Palestinians call for evacuating Gaza's largest hospital as Israel and Hamas battle just outside
KHAN YOUNIS, Gaza Strip (AP) — Palestinian authorities on Tuesday called for a cease-fire to evacuate three dozen newborns and other patients trapped inside Gaza's biggest hospital as Israeli forces battle Hamas in the streets just outside and seize more ground across northern Gaza.
For days, the Israeli army has encircled Shifa Hospital, determined to seize the facility it says Hamas hides in, and beneath, to use civilians as shields for its main command base.
Hospital staff and Hamas deny the claim. Meanwhile, hundreds of patients, staff and displaced people were trapped inside, with supplies dwindling and no electricity to run incubators and other life-saving equipment. With refrigeration out for days, morgue staff on Tuesday dug a mass grave in the yard for more than 120 bodies, officials said.
The standoff at Shifa and other hospitals comes as Israeli forces control larger swaths of Gaza City and the surrounding northern part of the Gaza Strip, saying they are driving out and killing Hamas fighters.
Israel has vowed to crush Hamas rule in Gaza after the militants' October 7 attack into Israel in which they killed some 1,200 people and took roughly 240 hostages.

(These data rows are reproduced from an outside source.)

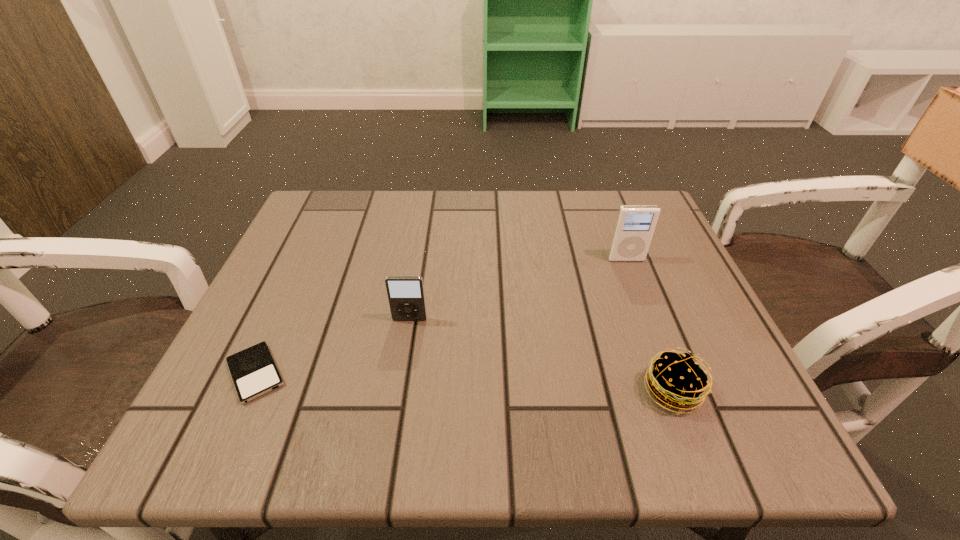 In the image, there is a desktop. At what (x,y) coordinates should I click in order to perform the action: click on free region at the left edge. Please return your answer as a coordinate pair (x, y). This screenshot has height=540, width=960. Looking at the image, I should click on (277, 303).

In the image, there is a desktop. Where is `vacant area at the right edge`? The height and width of the screenshot is (540, 960). vacant area at the right edge is located at coordinates (637, 303).

This screenshot has height=540, width=960. In the image, there is a desktop. What are the coordinates of `vacant space at the far left corner` in the screenshot? It's located at (311, 218).

At what (x,y) coordinates should I click in order to perform the action: click on vacant region at the near left corner of the desktop. Please return your answer as a coordinate pair (x, y). Looking at the image, I should click on (186, 455).

Where is `blank space at the near right corner`? This screenshot has width=960, height=540. blank space at the near right corner is located at coordinates click(750, 420).

Find the location of a particular element. vacant area that lies between the leftmost iPod and the third tallest object is located at coordinates (465, 382).

The image size is (960, 540). Identify the location of vacant area that lies between the leftmost object and the farthest object. (441, 316).

Identify the location of free space between the leftmost iPod and the second farthest object. (333, 347).

The image size is (960, 540). Find the location of `free space between the shortest object and the third tallest object`. free space between the shortest object and the third tallest object is located at coordinates (465, 382).

Locate an element on the screen. This screenshot has width=960, height=540. vacant space that is in between the tallest iPod and the third object from right to left is located at coordinates (517, 289).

But even as its troops control more of a devastated north Gaza, the Israeli government has acknowledged it doesn't know what it will do with the territory after Hamas' defeat.

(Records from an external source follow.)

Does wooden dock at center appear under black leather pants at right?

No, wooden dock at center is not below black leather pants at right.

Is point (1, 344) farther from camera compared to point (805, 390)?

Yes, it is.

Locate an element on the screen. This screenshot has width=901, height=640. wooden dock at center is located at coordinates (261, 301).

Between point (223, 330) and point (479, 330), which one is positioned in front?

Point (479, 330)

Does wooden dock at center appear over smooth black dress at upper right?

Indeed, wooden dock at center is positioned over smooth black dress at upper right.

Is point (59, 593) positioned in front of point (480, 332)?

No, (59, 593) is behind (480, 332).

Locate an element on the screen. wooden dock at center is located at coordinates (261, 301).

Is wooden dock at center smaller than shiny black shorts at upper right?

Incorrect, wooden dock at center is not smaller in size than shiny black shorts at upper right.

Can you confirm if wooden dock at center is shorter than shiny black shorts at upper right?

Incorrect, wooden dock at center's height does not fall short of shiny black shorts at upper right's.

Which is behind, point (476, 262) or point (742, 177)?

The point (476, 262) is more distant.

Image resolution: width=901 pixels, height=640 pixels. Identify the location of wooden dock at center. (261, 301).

The onslaught – one of the most intense bombardments so far this century -- has been disastrous for Gaza's 2.3 million Palestinians.
More than 11,200 people, two-thirds of them women and minors, have been killed in Gaza, according to the Palestinian Health Ministry in Ramallah. About 2,700 people have been reported missing. The ministry's count does not differentiate between civilian and militant deaths.
Almost the entire population of Gaza has squeezed into the southern two-thirds of the tiny territory, where conditions have been deteriorating even as bombardment there continues. About 200,000 fled the north in recent days, the UN said Tuesday, but tens of thousands are believed to remain.